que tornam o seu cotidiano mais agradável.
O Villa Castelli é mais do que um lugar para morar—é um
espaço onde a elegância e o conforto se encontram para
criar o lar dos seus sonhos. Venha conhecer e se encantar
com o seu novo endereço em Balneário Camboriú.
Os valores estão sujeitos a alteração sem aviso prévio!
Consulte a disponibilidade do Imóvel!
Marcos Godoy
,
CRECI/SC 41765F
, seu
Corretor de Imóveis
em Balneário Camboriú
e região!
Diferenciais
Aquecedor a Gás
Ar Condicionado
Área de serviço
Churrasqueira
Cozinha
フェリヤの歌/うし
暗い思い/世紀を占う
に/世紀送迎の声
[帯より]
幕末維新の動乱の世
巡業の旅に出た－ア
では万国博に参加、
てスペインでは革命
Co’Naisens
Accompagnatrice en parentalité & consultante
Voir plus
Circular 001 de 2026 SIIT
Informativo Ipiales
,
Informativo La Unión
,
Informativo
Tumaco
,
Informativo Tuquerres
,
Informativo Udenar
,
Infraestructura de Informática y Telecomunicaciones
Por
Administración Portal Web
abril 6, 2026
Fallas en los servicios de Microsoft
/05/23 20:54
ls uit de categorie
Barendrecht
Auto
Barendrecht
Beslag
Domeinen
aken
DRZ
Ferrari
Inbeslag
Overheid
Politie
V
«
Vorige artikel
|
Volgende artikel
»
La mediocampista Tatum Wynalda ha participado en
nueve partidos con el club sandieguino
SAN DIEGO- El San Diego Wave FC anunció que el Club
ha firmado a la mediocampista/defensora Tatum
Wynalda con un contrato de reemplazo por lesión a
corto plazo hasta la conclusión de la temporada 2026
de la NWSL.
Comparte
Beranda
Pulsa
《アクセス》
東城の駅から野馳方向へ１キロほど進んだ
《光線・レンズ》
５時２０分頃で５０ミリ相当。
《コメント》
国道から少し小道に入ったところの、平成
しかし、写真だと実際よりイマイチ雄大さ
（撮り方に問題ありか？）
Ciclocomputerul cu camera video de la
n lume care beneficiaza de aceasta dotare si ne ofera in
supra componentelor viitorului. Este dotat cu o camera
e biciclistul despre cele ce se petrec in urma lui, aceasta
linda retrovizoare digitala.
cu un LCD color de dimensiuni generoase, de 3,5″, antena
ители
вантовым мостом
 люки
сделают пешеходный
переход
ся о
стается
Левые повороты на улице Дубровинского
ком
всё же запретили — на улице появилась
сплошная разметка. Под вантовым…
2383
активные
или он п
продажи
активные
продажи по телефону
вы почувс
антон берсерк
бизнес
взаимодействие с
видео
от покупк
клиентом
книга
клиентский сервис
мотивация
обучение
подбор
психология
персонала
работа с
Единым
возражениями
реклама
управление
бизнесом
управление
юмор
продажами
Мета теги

EXERCISE BRIEF » Each line with "Camboriú" in it must be identified and copied from the material.

EXERCISE OUTPUT »
com o seu novo endereço em Balneário Camboriú.
em Balneário Camboriú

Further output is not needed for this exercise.